Herhangi bir itiraz var mı? Eğer varsa, sen de benim rakibimsin.]
Bağıran Clayman’ı görmezden geldim ve diğer İblis Lordlarından gelen yanıtı gözlemledim.
“Sevdiğin gibi yap.”
Kızıl saçlı, diye yanıtladı Guy temsilci olarak.
Bir itiraz yok gibi görünüyor.
“Durmak! Hey, dur!!!]
Gürültülü Clayman.
[Söz verdiğim gibi, sana hızlı bir ölüm bahşedeceğim. Dualarınızı okur.]
Ve bunu söylerken elimi Clayman’ın başına koydum.

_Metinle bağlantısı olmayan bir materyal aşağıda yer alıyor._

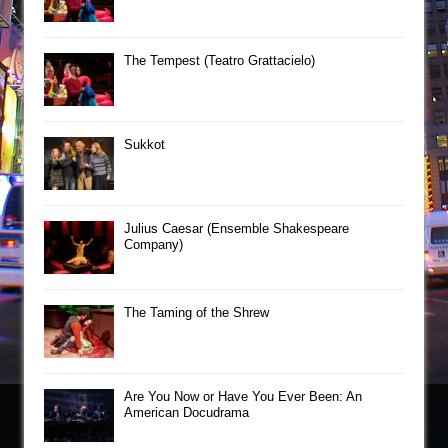
The Tempest (Teatro Grattacielo)
Sukkot
Julius Caesar (Ensemble Shakespeare
Company)
The Taming of the Shrew
Are You Now or Have You Ever Been: An
American Docudrama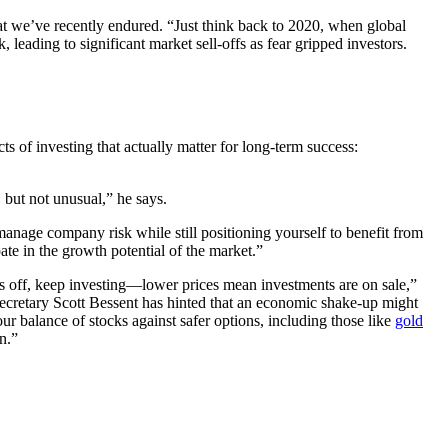
hat we’ve recently endured. “Just think back to 2020, when global
leading to significant market sell-offs as fear gripped investors.
ts of investing that actually matter for long-term success:
 but not unusual,” he says.
 manage company risk while still positioning yourself to benefit from
te in the growth potential of the market.”
ays off, keep investing—lower prices mean investments are on sale,”
ecretary Scott Bessent has hinted that an economic shake-up might
our balance of stocks against safer options, including those like
gold
n.”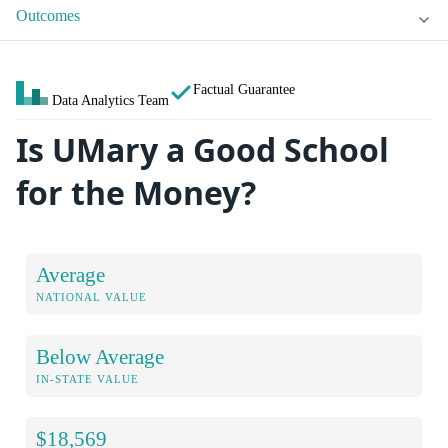
Outcomes
Factual Guarantee
Data Analytics Team
Is UMary a Good School
for the Money?
Average
NATIONAL VALUE
Below Average
IN-STATE VALUE
$18,569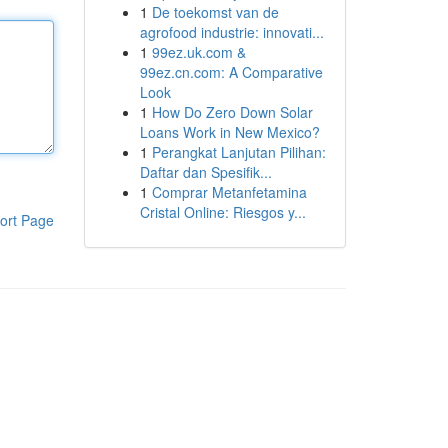
1
De toekomst van de
agrofood industrie: innovati...
1
99ez.uk.com &
99ez.cn.com: A Comparative
Look
1
How Do Zero Down Solar
Loans Work in New Mexico?
1
Perangkat Lanjutan Pilihan:
Daftar dan Spesifik...
1
Comprar Metanfetamina
Cristal Online: Riesgos y...
ort Page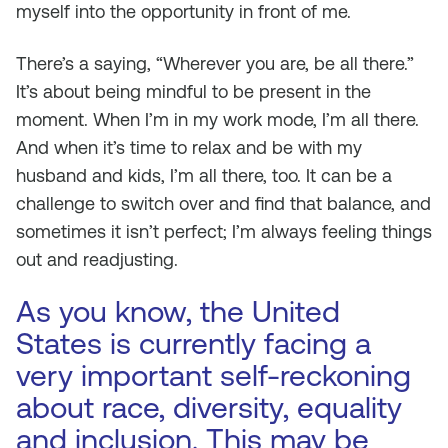
myself into the opportunity in front of me.
There’s a saying, “Wherever you are, be all there.”
It’s about being mindful to be present in the
moment. When I’m in my work mode, I’m all there.
And when it’s time to relax and be with my
husband and kids, I’m all there, too. It can be a
challenge to switch over and find that balance, and
sometimes it isn’t perfect; I’m always feeling things
out and readjusting.
As you know, the United
States is currently facing a
very important self-reckoning
about race, diversity, equality
and inclusion. This may be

“HAYIR! Kes şunu!!! Ah!! Lütfen dur!!!
O, bana yardım et! Kazaream-samaaa!!!]
Ne kadar ses çıkarmaya çalışsan da vicdanıma ulaşmayacak.
Böyle birini yaşatırsan yine felaket tohumu olur.
Ayrıca senin sayende içimdeki saflık ölmüştü.
Saflığım yüzünden bir daha asla arkadaşlarımı kaybetmeyeceğim.
“Ölmek!”
Utançla karşı koyan Clayman’ın sesi anında ortadan kayboldu.
Obur Kral Beelzebub’u kullanarak, Ruh bile tamamen tüketilebilirdi.
Sonra içimde güce dönüşecekti.
Kirli ruh, kötü ruh, iyi huylu bir ruh olsa bile.
Hepsi ölümde eşitti, ruh içimde parçalandı ve sonra saf büyülü güce dönüştü.
Böylece Clayman’a söz verdiğim gibi bahşettim. Hızlı bir “Ölüm”.